It’s that time of year again! Time to celebrate the Resurrection with a weeklong plunge into all things zombie! Here’s the history: In 2008, Dr. Girlfriend and I decided to spend a week or so each year marathoning through zombie films that we’d never seen before, and I would blog short reviews. And simple as that, the Easter Zombie Movie Marathon was born.

For the curious, here are links to 20082009 (a bad year), 201020112012 (when we left the blog behind), 20132014201520162017201820192020, and 2021.

Return of the Living Dead III (1993)

Directed by Brian Yuzna

Written by John Penney

1985’s Return of the Living Dead is an unquestioned classic in the genre. It’s single-handedly responsible for the “zombies eat brains” trope. It infused a punk rock aesthetic into a potentially simplistic and dismissible series of films. And it helped to make the zombie film relevant at a time when it could have been dismissed as a horror dead-end.

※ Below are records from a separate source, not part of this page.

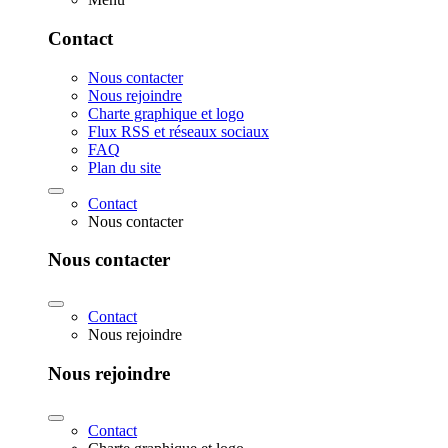
Contact
Nous contacter
Nous rejoindre
Charte graphique et logo
Flux RSS et réseaux sociaux
FAQ
Plan du site
Contact
Nous contacter
Nous contacter
Contact
Nous rejoindre
Nous rejoindre
Contact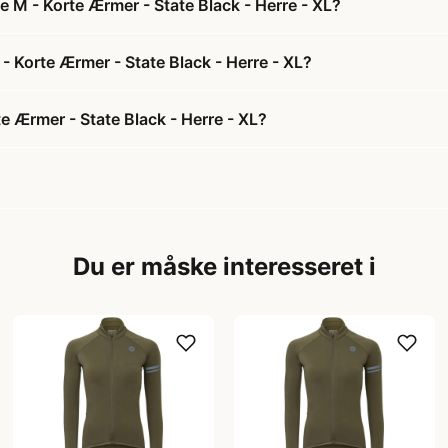
e M - Korte Ærmer - State Black - Herre - XL?
 - Korte Ærmer - State Black - Herre - XL?
e Ærmer - State Black - Herre - XL?
Du er måske interesseret i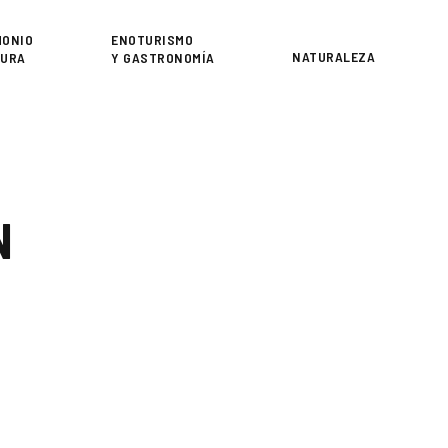
or
MONIO
ENOTURISMO
NATURALEZA
TURA
Y GASTRONOMÍA
N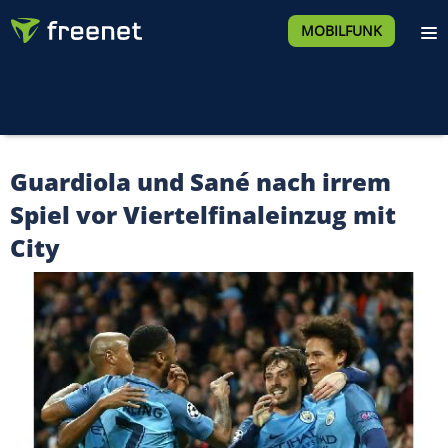
MOBILFUNK
Guardiola und Sané nach irrem
Spiel vor Viertelfinaleinzug mit
City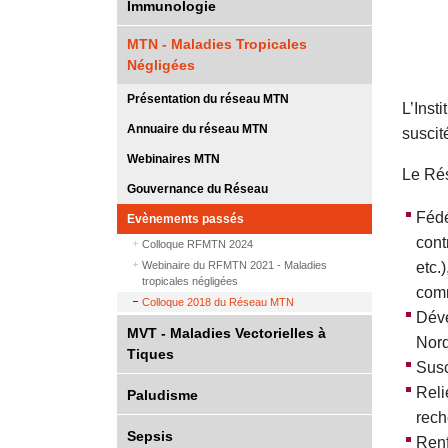
Immunologie
MTN - Maladies Tropicales
Négligées
Présentation du réseau MTN
L’Inst
Annuaire du réseau MTN
suscit
Webinaires MTN
Le Rés
Gouvernance du Réseau
Fédé
Evènements passés
cont
Colloque RFMTN 2024
Webinaire du RFMTN 2021 - Maladies
etc.
tropicales négligées
comm
Colloque 2018 du Réseau MTN
Déve
MVT - Maladies Vectorielles à
Nord
Tiques
Susc
Reli
Paludisme
rech
Sepsis
Renf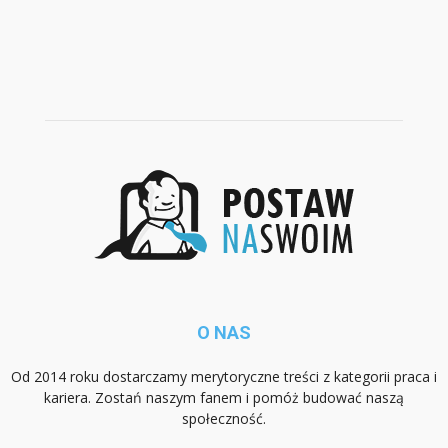
O NAS
Od 2014 roku dostarczamy merytoryczne treści z kategorii praca i
kariera. Zostań naszym fanem i pomóż budować naszą
społeczność.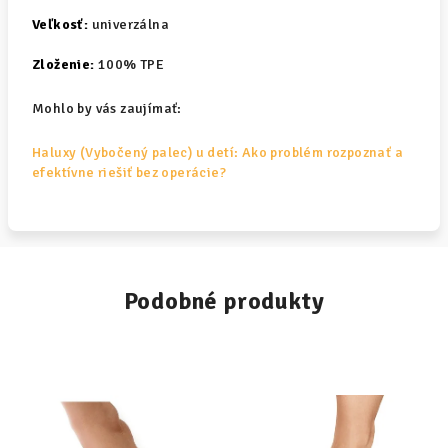
Veľkosť:
univerzálna
Zloženie:
100% TPE
Mohlo by vás zaujímať:
Haluxy (Vybočený palec) u detí: Ako problém rozpoznať a
efektívne riešiť bez operácie?
Podobné produkty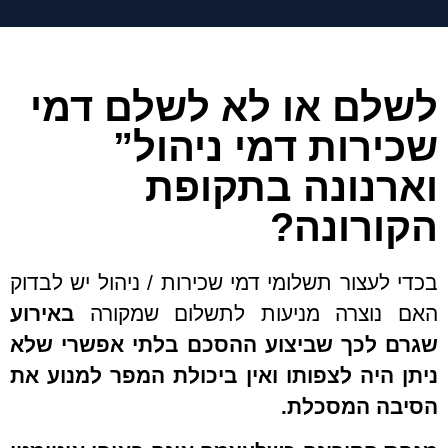
לשלם או לא לשלם דמי
שכירות דמי ניהול”
וארנונה בתקופת
הקורונה?
בכדי לעצור תשלומי דמי שכירות / ניהול יש לבדוק
האם נוצרה מניעות לתשלום שמקורה
באירוע
שגרם לכך שביצוע ההסכם בלתי אפשרי
שלא
ניתן היה לצפותו ואין ביכולת המפר למנוע את
הסיבה המסכלת.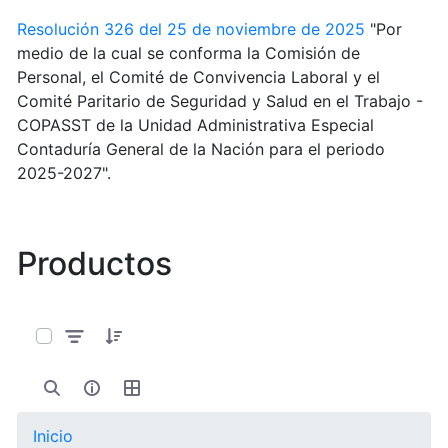
Resolución 326 del 25 de noviembre de 2025
"Por
medio de la cual se conforma la Comisión de
Personal, el Comité de Convivencia Laboral y el
Comité Paritario de Seguridad y Salud en el Trabajo -
COPASST de la Unidad Administrativa Especial
Contaduría General de la Nación para el periodo
2025-2027".
Productos
0 de 11 Artículos seleccionados/as
Inicio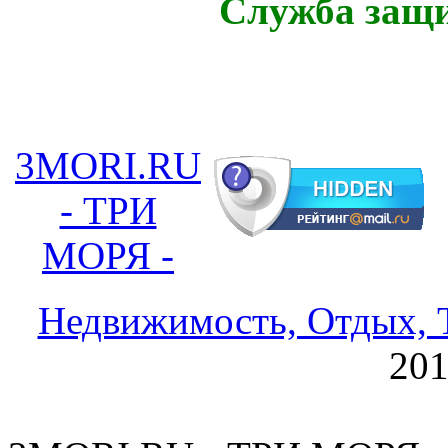
Служба защ
3MORI.RU
- ТРИ
МОРЯ -
Недвижимость, Отдых, Т
20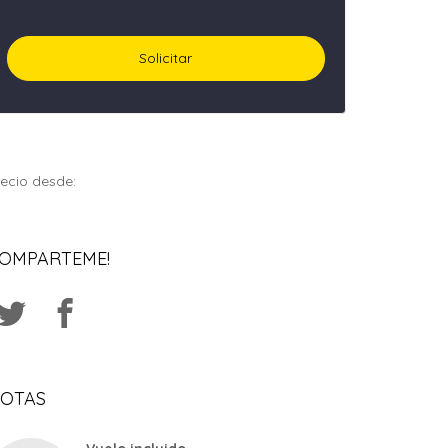
ecio desde:
OMPARTEME!
OTAS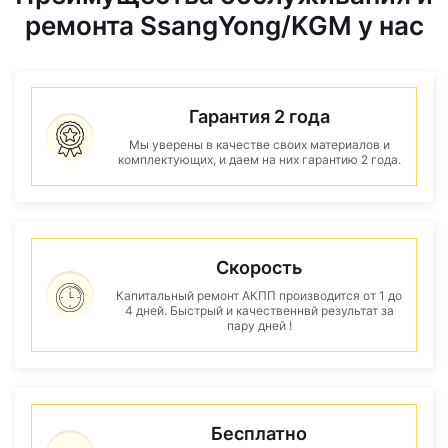
ремонта SsangYong/KGM у нас
Гарантия 2 года
Мы уверены в качестве своих материалов и
комплектующих, и даем на них гарантию 2 года.
Скорость
Капитальный ремонт АКПП производится от 1 до
4 дней. Быстрый и качественнвй результат за
пару дней !
Бесплатно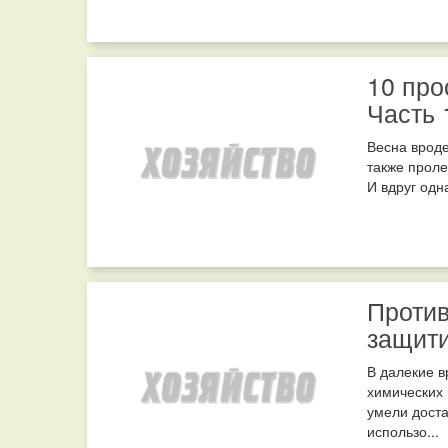
10 про
Часть 
Весна вроде
также пролет
И вдруг одн
Против
защити
В далекие 
химических 
умели дост
использо...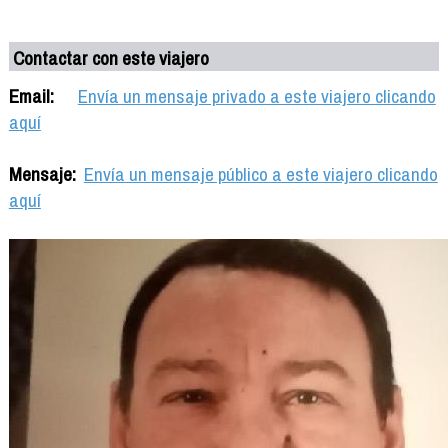
Contactar con este viajero
Email:
Envía un mensaje privado a este viajero clicando
aquí
Mensaje:
Envía un mensaje público a este viajero clicando
aquí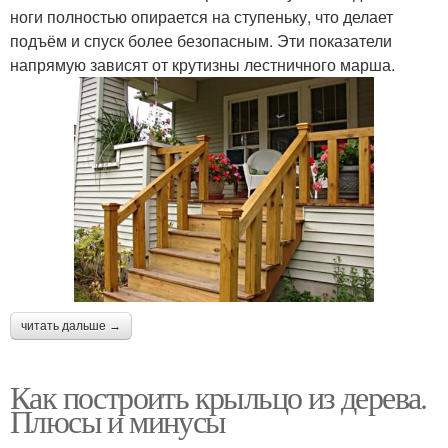
ноги полностью опирается на ступеньку, что делает
подъём и спуск более безопасным. Эти показатели
напрямую зависят от крутизны лестничного марша.
читать дальше →
Как построить крыльцо из дерева.
Плюсы и минусы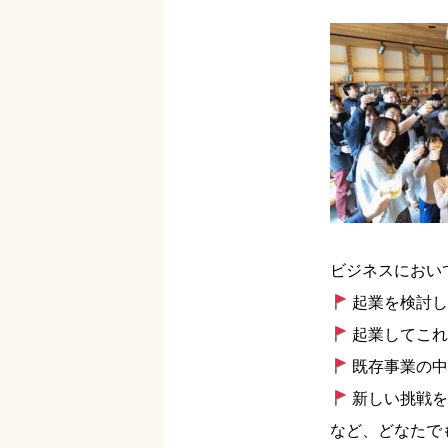
ビジネスにおい
起業を検討し
起業してこれ
既存事業の中
新しい挑戦を
など、どなたで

Return of the Living Dead 2 (1988) isn’t held in very high regard, but I have a fondness for it, since it made me laugh and has a lot of fun with meta-textual references to the first film. It didn’t take the concept all that seriously, which isn’t necessarily a bad thing, but a lot of fans didn’t appreciate it at the time. I haven’t checked to see if that’s changed over the years, but I’ve always had a soft spot for it.

Five years later, the franchise made a return with a goddamn legend at the helm. Brian Yuzna directed Return of the Living Dead III and decided to shift the focus of the franchise from horror-comedy to something more interesting. There are elements of teen romance mixed into straight up paranoid horror and combined with Yuzna’s inherent anti-authoritarian punk rock approach, it’s a match made in zombie heaven.

As far as I’m concerned, Brian Yuzna can do no wrong.

The story is simple enough. Five years after Return of the Living Dead 2, we center on a government experiment to weaponize the living dead. Colonel John Reynolds (Kent McCord of Adam-12 and Farscape acclaim) is trying to develop a way to control the living dead by freezing them after they’ve done whatever nefarious government bullshit that’s required of them. This is a program in direct competition with Colonel Sinclair’s (Sarah Douglas) plan for remote controlled exo-skeletons. Meanwhile, Reynolds’ son Curt (J. Trevor Edmond) has lifted his dad’s passcard in order to impress his death-and-pain-obsessed girlfriend Julie (Melinda Clarke).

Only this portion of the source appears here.